(Activity) Where the data below shows a picture, leave that picture out and copy the rest exactly.

=== Begin Enclosure ===

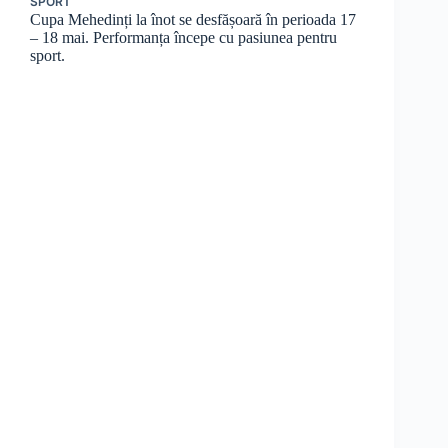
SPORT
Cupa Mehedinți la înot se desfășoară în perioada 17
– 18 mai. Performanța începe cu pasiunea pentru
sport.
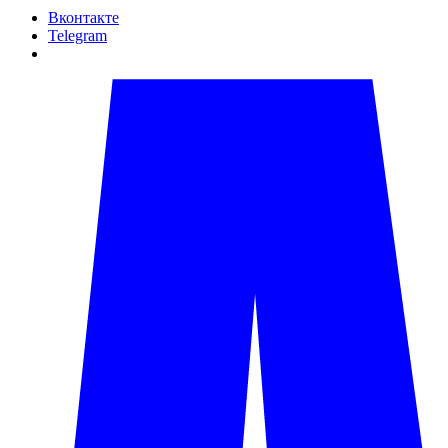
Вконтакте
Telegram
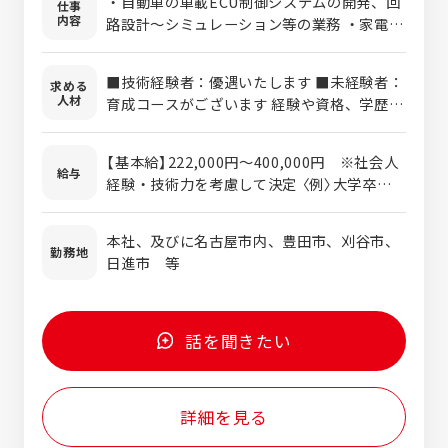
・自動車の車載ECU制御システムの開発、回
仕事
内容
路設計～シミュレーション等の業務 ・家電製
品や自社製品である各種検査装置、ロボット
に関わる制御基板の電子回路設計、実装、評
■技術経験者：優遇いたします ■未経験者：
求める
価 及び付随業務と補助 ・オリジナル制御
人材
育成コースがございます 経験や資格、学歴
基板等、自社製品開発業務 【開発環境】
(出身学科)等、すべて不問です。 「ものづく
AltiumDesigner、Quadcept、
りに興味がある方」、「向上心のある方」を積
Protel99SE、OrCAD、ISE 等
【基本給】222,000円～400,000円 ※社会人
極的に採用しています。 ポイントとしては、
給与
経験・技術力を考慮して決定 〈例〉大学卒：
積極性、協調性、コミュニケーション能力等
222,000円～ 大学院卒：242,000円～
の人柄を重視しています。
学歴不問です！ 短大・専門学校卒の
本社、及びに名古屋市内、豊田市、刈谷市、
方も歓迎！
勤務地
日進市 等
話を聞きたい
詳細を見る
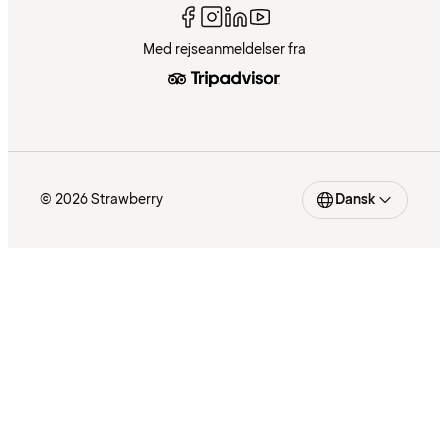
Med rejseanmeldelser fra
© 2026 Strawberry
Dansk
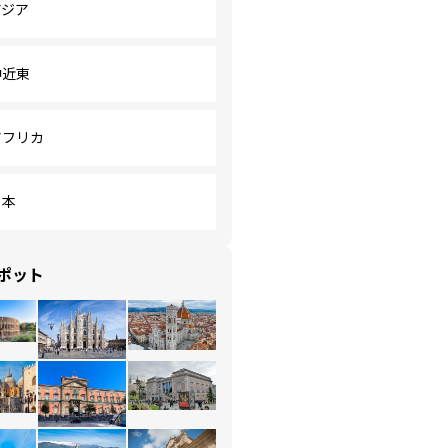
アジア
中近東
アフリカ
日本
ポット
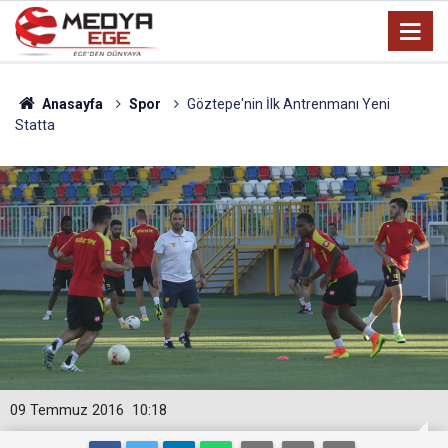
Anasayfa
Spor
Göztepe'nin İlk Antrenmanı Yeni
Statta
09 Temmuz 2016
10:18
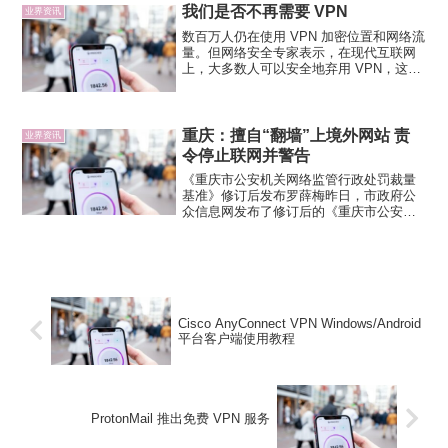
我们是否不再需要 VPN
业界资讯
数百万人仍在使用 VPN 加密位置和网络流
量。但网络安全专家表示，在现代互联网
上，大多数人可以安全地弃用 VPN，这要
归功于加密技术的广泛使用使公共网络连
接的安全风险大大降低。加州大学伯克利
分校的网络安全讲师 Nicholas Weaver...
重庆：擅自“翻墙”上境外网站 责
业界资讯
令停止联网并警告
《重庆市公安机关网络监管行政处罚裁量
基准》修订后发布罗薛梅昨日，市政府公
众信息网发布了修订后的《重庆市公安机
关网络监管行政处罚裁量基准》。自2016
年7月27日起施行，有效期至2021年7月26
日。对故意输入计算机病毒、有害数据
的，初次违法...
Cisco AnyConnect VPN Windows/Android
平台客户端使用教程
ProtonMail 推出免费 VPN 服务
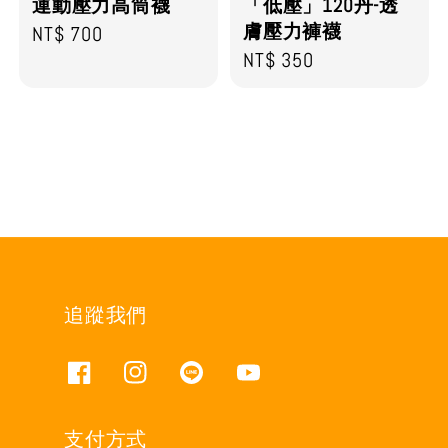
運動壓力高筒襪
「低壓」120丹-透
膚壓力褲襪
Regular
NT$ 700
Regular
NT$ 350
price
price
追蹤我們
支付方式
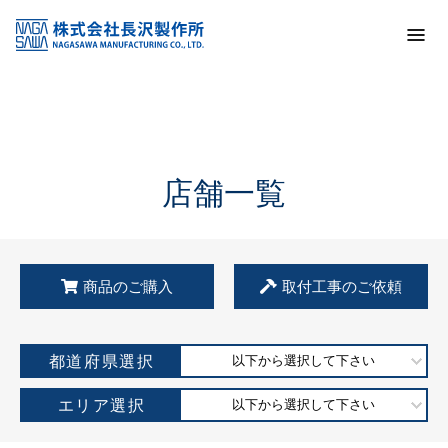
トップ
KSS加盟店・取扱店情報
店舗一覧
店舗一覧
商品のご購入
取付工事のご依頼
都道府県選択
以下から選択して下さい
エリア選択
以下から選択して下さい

=== End Enclosure ===

(Exercise response)
SPORT
Cupa Mehedinți la înot se desfășoară în perioada 17
– 18 mai. Performanța începe cu pasiunea pentru
sport.
Вконтакте
Telegram
・自動車の車載ECU制御システムの開発、回
仕事
内容
路設計～シミュレーション等の業務 ・家電製
品や自社製品である各種検査装置、ロボット
に関わる制御基板の電子回路設計、実装、評
■技術経験者：優遇いたします ■未経験者：
求める
価 及び付随業務と補助 ・オリジナル制御
人材
育成コースがございます 経験や資格、学歴
基板等、自社製品開発業務 【開発環境】
(出身学科)等、すべて不問です。 「ものづく
AltiumDesigner、Quadcept、
りに興味がある方」、「向上心のある方」を積
Protel99SE、OrCAD、ISE 等
【基本給】222,000円～400,000円 ※社会人
極的に採用しています。 ポイントとしては、
給与
経験・技術力を考慮して決定 〈例〉大学卒：
積極性、協調性、コミュニケーション能力等
222,000円～ 大学院卒：242,000円～
の人柄を重視しています。
学歴不問です！ 短大・専門学校卒の
本社、及びに名古屋市内、豊田市、刈谷市、
方も歓迎！
勤務地
日進市 等
話を聞きたい
詳細を見る
Med rejseanmeldelser fra
© 2026 Strawberry
Dansk
アジア
中近東
アフリカ
日本
ポット
Anasayfa
Spor
Göztepe'nin İlk Antrenmanı Yeni
Statta
09 Temmuz 2016
10:18
我们是否不再需要 VPN
业界资讯
数百万人仍在使用 VPN 加密位置和网络流
量。但网络安全专家表示，在现代互联网
上，大多数人可以安全地弃用 VPN，这要
归功于加密技术的广泛使用使公共网络连
接的安全风险大大降低。加州大学伯克利
分校的网络安全讲师 Nicholas Weaver...
重庆：擅自“翻墙”上境外网站 责
业界资讯
令停止联网并警告
《重庆市公安机关网络监管行政处罚裁量
基准》修订后发布罗薛梅昨日，市政府公
众信息网发布了修订后的《重庆市公安机
关网络监管行政处罚裁量基准》。自2016
年7月27日起施行，有效期至2021年7月26
日。对故意输入计算机病毒、有害数据
的，初次违法...
Cisco AnyConnect VPN Windows/Android
平台客户端使用教程
ProtonMail 推出免费 VPN 服务
運動壓力高筒襪
「低壓」120丹-透
膚壓力褲襪
Regular
NT$ 700
Regular
NT$ 350
price
price
追蹤我們
支付方式
トップ
KSS加盟店・取扱店情報
店舗一覧
店舗一覧
商品のご購入
取付工事のご依頼
都道府県選択
以下から選択して下さい
エリア選択
以下から選択して下さい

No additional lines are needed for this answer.